Here’s how bad things are for our Kansas City Royals. A guy from the Royals ticket office called me one day last week. As soon as he identified himself and his company, I tried to help him save his sales pitch by immediately saying “I plan to take my grandson to a game soon but I don’t have any interest in buying any sort of ticket package.”
To my surprise, the polite sales guy then said no worries about a ticket package. “I can help you with tickets to an individual game and you’ll be able to avoid the added fees you’ll pay if you’re ordering them through us online,” he said.
Well, hello. Now you have my attention, Mr. Ticket Agent. When the ticket office is willing to cold call fans and help them with individual game tickets, it says a lot about the state of the Royals right now.
Of course I felt it my civic duty to explain to Daniel in the ticket office that I wouldn’t be going to a game involving the last place Royals if it weren’t for wanting to take my five-year-old grandson to his first Major League game. I didn’t want Daniel to think he had found a sucker willing to pay to go to watch a team that’s about to post one of the worst season records in the history of the sport.
Anyway, Daniel ended the phone call by giving me his direct line number and telling me to call him when I was ready to nail down a date for those tickets/parking pass without any internet fees. A few days later I made the call, and boom, I must now confess we’ll be attending a Royals game in mid-September.
So if for any reason you want Royals tickets–like for example you’re being held hostage and must buy Royals tickets as ransom–shoot me a message and I’ll pass along the phone number of my new best friend in the ticket office.

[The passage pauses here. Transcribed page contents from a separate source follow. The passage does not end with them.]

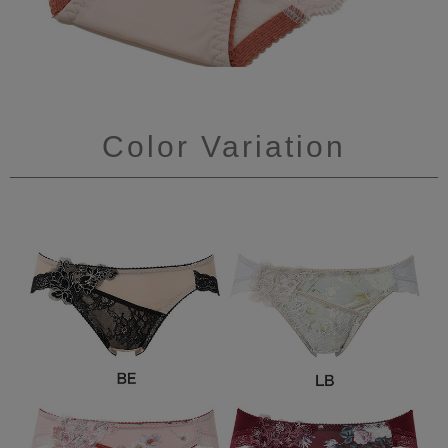
Color Variation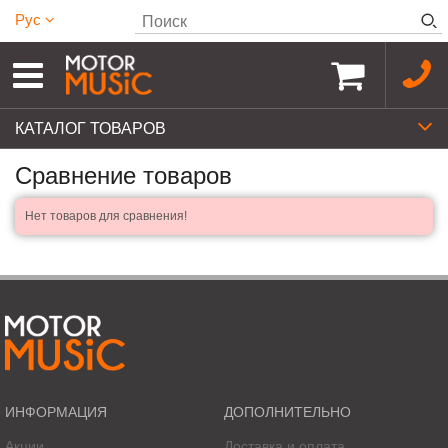
Рус
КАТАЛОГ ТОВАРОВ
Cравнение товаров
Нет товаров для сравнения!
ИНФОРМАЦИЯ
ДОПОЛНИТЕЛЬНО
Акции
Доставка и оплата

In May of 1996 I took my then five-year-old son to his first Major League game. Got the tickets from a friend who had season tickets several rows behind the Royals dugout. Kurt’s first question after we got settled in our seats? “Dad, where are the cheerleaders?” Proud Dad moment right there. I mean of course there aren’t cheerleaders at a baseball game, but still. Proud Dad moment.
My mention last week of an upcoming trip to Sharon Springs, Kan. brought reactions from a couple of readers who surprisingly are already familiar with the extreme western Kansas town of 751 people. Thank you, Art Brown and Bill Hankins, for dropping some Sharon Springs knowledge on me. If I get any interesting information or interactions during my short time in Sharon Springs I will of course pass it along.
The reason I want to do a drop-in? My dad worked at the newspaper in Sharon Springs for a time in the late 1950s, which was before my time, of course. Wikipedia says in the 1950s the town’s population was 994, which is still small but roughly 30 percent more than today. Not far from the Kansas-Colorado border, Sharon Springs has an elevation of nearly 3,500 feet above sea level, making it one of the highest cities in Kansas, though I’m not going there to get high. I’m planning to stop in at the Sharon Springs newspaper known as The Western Times, which is still cranking out the news. Their posted office hours are 1-6 Monday through Friday, which I found interesting and in fact made me a little jealous.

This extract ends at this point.